=== Source material ===

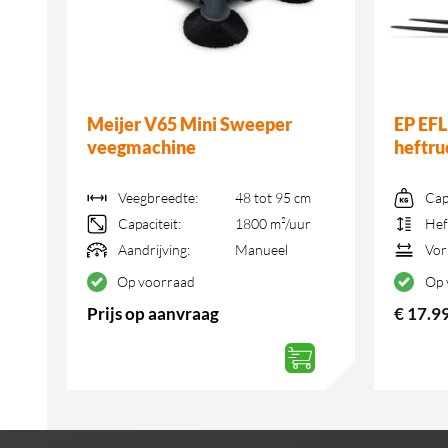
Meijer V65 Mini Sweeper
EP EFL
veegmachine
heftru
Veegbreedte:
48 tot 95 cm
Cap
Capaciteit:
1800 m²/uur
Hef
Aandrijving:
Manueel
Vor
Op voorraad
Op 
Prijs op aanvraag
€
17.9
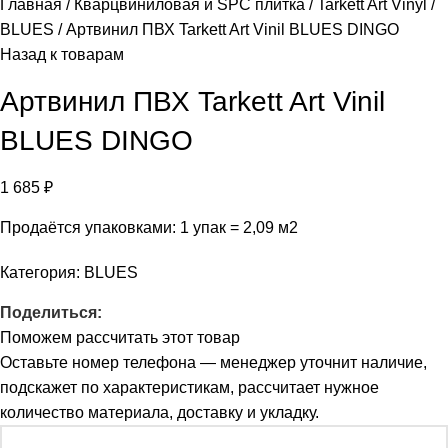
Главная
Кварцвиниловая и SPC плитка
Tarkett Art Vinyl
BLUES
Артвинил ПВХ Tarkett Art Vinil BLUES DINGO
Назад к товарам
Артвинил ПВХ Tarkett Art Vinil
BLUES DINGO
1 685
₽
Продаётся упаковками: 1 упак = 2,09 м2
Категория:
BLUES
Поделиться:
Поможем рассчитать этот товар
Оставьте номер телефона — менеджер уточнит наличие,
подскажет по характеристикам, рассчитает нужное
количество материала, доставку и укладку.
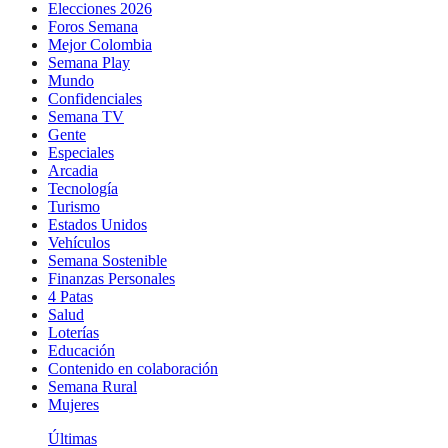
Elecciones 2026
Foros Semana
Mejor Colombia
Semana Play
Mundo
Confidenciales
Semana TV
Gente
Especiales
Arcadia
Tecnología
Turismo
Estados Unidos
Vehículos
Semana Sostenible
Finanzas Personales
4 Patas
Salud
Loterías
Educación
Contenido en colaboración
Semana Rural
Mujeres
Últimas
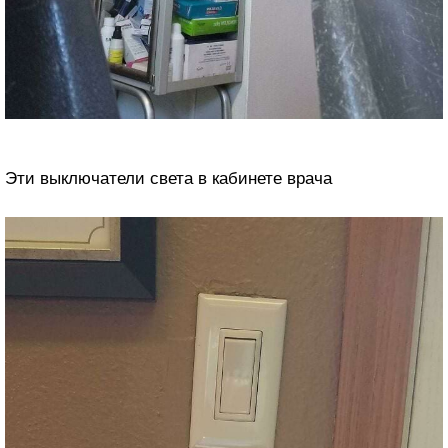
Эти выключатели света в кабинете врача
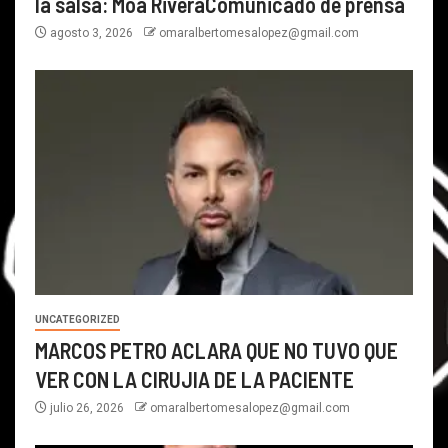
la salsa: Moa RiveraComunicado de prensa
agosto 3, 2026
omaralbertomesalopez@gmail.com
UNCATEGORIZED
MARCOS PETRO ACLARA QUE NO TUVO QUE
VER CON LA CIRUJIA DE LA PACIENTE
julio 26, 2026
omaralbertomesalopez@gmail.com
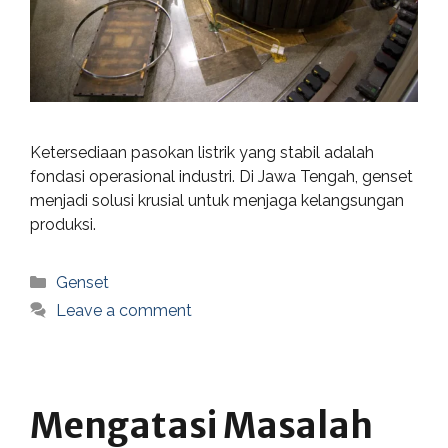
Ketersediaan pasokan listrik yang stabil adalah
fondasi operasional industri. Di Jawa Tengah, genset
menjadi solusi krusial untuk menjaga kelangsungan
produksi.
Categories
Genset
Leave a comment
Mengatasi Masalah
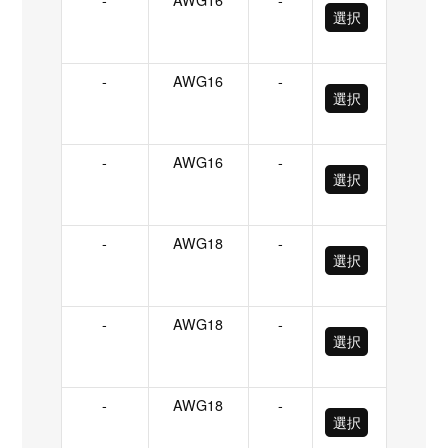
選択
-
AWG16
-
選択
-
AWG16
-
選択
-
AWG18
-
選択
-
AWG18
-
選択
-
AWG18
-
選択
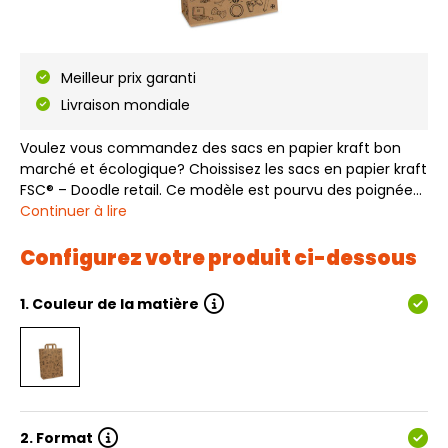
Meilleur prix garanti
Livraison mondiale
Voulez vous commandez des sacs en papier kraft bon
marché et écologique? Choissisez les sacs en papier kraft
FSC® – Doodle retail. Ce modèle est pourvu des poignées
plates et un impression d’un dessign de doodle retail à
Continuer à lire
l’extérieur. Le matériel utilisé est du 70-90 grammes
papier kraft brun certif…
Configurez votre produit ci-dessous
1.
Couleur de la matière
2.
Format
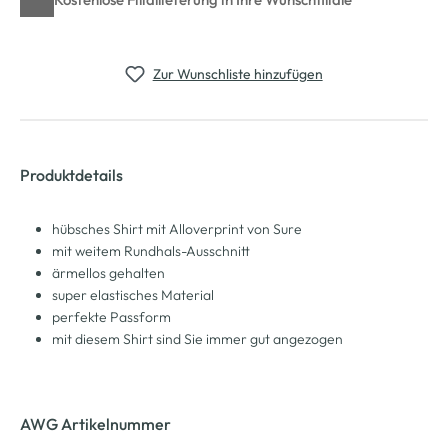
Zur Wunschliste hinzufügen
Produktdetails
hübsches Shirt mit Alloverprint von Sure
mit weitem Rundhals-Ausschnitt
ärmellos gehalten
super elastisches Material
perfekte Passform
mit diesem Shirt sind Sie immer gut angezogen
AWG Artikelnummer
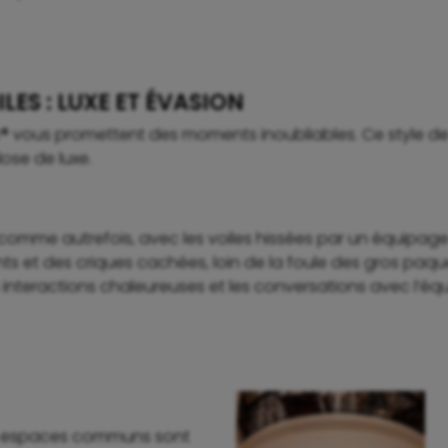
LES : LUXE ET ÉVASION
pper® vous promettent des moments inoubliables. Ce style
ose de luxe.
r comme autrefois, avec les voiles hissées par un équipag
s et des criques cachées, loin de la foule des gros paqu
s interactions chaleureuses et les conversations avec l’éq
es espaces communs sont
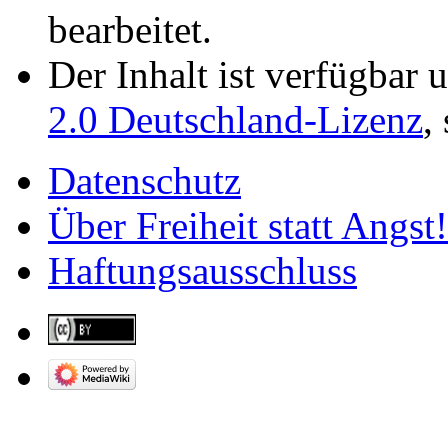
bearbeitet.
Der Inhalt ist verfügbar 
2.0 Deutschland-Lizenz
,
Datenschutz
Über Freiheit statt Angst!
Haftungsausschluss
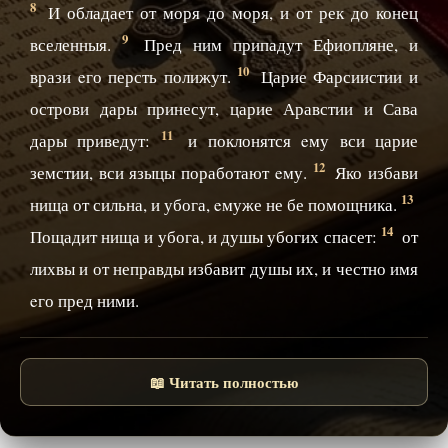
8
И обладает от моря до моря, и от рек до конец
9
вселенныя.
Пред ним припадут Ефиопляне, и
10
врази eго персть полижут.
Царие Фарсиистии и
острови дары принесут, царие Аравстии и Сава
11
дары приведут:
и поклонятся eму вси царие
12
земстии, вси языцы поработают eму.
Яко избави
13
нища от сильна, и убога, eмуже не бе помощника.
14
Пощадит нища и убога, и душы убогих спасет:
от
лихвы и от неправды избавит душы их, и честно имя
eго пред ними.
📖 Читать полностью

===
=== Source material ===

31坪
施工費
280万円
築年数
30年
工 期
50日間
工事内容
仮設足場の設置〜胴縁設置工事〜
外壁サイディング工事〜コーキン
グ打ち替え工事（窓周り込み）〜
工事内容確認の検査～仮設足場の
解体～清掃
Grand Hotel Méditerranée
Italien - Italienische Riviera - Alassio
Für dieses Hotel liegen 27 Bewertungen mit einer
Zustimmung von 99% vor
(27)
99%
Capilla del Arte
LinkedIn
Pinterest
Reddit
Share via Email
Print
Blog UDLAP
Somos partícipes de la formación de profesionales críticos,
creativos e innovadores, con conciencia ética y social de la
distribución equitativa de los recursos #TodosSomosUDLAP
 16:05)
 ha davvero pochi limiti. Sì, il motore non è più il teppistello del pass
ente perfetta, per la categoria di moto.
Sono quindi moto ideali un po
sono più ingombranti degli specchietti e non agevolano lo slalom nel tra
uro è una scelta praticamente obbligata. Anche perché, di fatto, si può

===

What the task requires
Find the word "BLUES" in the records, and report each line that has it.

Response to the exercise
BLUES
Артвинил ПВХ Tarkett Art Vinil BLUES DINGO
BLUES DINGO
BLUES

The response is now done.